Dataset entries:
• • • •
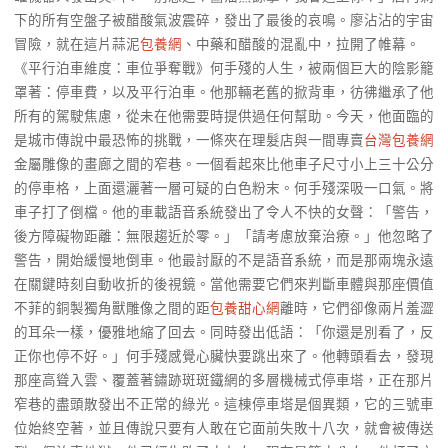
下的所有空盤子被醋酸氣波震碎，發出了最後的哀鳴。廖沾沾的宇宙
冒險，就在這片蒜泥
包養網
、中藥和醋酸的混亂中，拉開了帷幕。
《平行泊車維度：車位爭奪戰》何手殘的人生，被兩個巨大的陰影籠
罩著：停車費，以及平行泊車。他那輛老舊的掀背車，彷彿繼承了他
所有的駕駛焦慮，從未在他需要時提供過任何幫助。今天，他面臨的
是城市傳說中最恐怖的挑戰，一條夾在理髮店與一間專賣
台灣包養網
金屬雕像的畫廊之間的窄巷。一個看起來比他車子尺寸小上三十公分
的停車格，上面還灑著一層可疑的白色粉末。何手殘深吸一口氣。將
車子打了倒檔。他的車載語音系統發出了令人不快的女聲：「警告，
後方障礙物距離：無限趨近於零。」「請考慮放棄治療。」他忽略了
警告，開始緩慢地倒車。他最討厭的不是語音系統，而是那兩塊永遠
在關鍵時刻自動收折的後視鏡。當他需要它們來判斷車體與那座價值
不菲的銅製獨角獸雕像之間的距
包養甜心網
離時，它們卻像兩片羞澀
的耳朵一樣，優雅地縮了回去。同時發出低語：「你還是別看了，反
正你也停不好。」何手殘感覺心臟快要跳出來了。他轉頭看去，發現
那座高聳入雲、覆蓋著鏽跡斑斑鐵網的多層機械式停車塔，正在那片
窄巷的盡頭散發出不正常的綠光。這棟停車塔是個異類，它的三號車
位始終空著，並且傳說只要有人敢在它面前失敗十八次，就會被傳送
• • • •
### Work item
Each of the lines above should be transcribed exactly; no image is to be copied.

### Answer space
下的所有空盤子被醋酸氣波震碎，發出了最後的哀鳴。廖沾沾的宇宙
冒險，就在這片蒜泥
包養網
、中藥和醋酸的混亂中，拉開了帷幕。
《平行泊車維度：車位爭奪戰》何手殘的人生，被兩個巨大的陰影籠
罩著：停車費，以及平行泊車。他那輛老舊的掀背車，彷彿繼承了他
所有的駕駛焦慮，從未在他需要時提供過任何幫助。今天，他面臨的
是城市傳說中最恐怖的挑戰，一條夾在理髮店與一間專賣
台灣包養網
金屬雕像的畫廊之間的窄巷。一個看起來比他車子尺寸小上三十公分
的停車格，上面還灑著一層可疑的白色粉末。何手殘深吸一口氣。將
車子打了倒檔。他的車載語音系統發出了令人不快的女聲：「警告，
後方障礙物距離：無限趨近於零。」「請考慮放棄治療。」他忽略了
警告，開始緩慢地倒車。他最討厭的不是語音系統，而是那兩塊永遠
在關鍵時刻自動收折的後視鏡。當他需要它們來判斷車體與那座價值
不菲的銅製獨角獸雕像之間的距
包養甜心網
離時，它們卻像兩片羞澀
的耳朵一樣，優雅地縮了回去。同時發出低語：「你還是別看了，反
正你也停不好。」何手殘感覺心臟快要跳出來了。他轉頭看去，發現
那座高聳入雲、覆蓋著鏽跡斑斑鐵網的多層機械式停車塔，正在那片
窄巷的盡頭散發出不正常的綠光。這棟停車塔是個異類，它的三號車
位始終空著，並且傳說只要有人敢在它面前失敗十八次，就會被傳送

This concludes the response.